Reintroducing Straight-Through Estimators as Principled Methods for Stochastic Binary Networks
This work addresses the optimization problem for binary neural networks, offering a theoretical foundation for practitioners, though it is incremental as it builds on known empirical approaches.
The paper tackles the challenge of training neural networks with binary weights and activations by providing a principled derivation of straight-through estimators from stochastic binary network models, resulting in a systematic analysis that explains existing empirical methods and their limitations.
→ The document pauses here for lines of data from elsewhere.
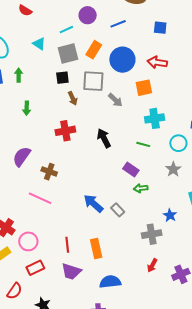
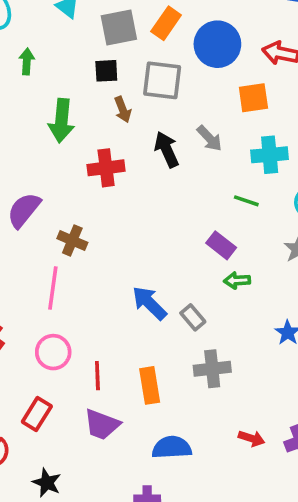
gray arrow: (115, 100) -> (210, 138), moved
green arrow: (27, 108) -> (61, 121), moved, size x1.6
black arrow: (104, 138) -> (167, 150), moved
pink line: (40, 198) -> (53, 288), turned 70
gray cross: (152, 234) -> (212, 369), moved
pink circle: (28, 241) -> (53, 352), moved
red arrow: (152, 265) -> (251, 438), moved, turned -104
red rectangle: (35, 268) -> (37, 414), turned -36

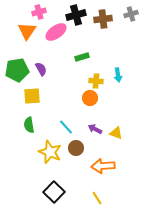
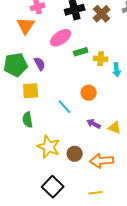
brown cross: (103, 19) -> (102, 14), turned -36
pink ellipse: (56, 32) -> (61, 38), moved
yellow cross: (96, 81) -> (101, 59), moved
cyan line: (66, 127) -> (65, 107), moved
brown circle: (76, 148) -> (75, 154), moved
yellow line: (97, 198) -> (96, 193), turned -64

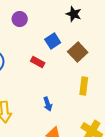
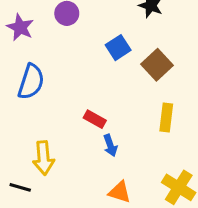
red rectangle: (38, 62) -> (95, 119), moved

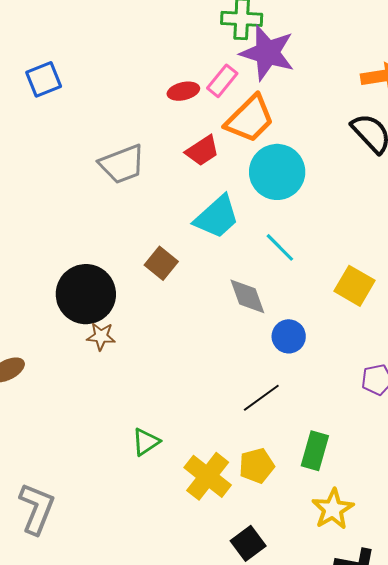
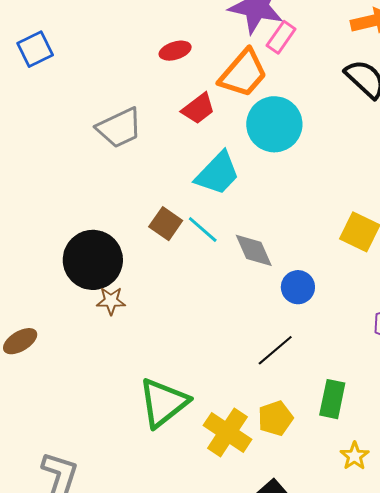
pink rectangle: (222, 81) -> (281, 37), moved
cyan line: (280, 247) -> (203, 230), moved
green triangle: (146, 442) -> (163, 403), size x1.8
yellow star: (333, 509) -> (355, 456), size x0.7

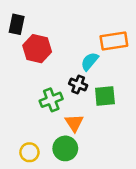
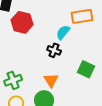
green square: (105, 96) -> (86, 69), moved, turned 30
green cross: (51, 100) -> (13, 80), moved

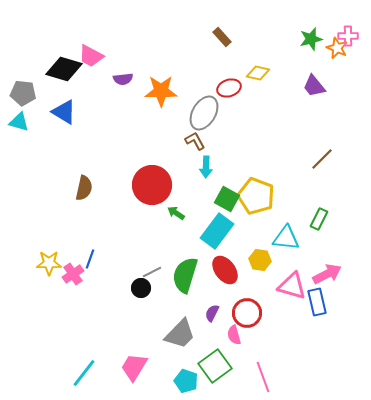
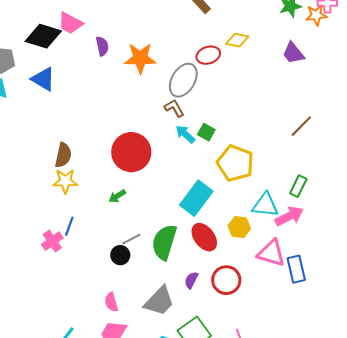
orange star: (337, 48) -> (316, 15), turned -30
purple semicircle: (123, 79) -> (102, 46), turned -96
cyan arrow: (206, 167) -> (185, 134), turned 130
green square: (227, 199) -> (206, 132), moved, size x0.7
green arrow: (176, 213) -> (117, 196), moved, turned -66
yellow star: (49, 263) -> (65, 181), moved
pink arrow: (327, 274) -> (289, 216), moved
pink semicircle: (234, 335) -> (111, 302), moved

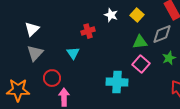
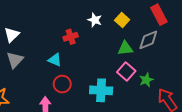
cyan triangle: (73, 53) -> (55, 60), turned -32
green star: (169, 58) -> (146, 80), moved
red circle: (52, 78) -> (62, 84), moved

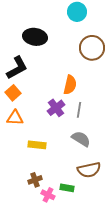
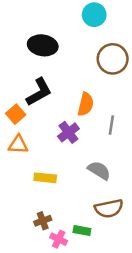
black L-shape: (17, 68) -> (39, 92), moved
gray line: (79, 110) -> (111, 125), moved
Training neural networks with binary weights and activations is a challenging problem due to the lack of gradients and difficulty of optimization over discrete weights. Many successful experimental results have been achieved with empirical straight-through (ST) approaches, proposing a variety of ad-hoc rules for propagating gradients through non-differentiable activations and updating discrete weights. At the same time, ST methods can be truly derived as estimators in the stochastic binary network (SBN) model with Bernoulli weights. We advance these derivations to a more complete and systematic study. We analyze properties, estimation accuracy, obtain different forms of correct ST estimators for activations and weights, explain existing empirical approaches and their shortcomings, explain how latent weights arise from the mirror descent method when optimizing over probabilities. This allows to reintroduce ST methods, long known empirically, as sound approximations, apply them with clarity and develop further improvements.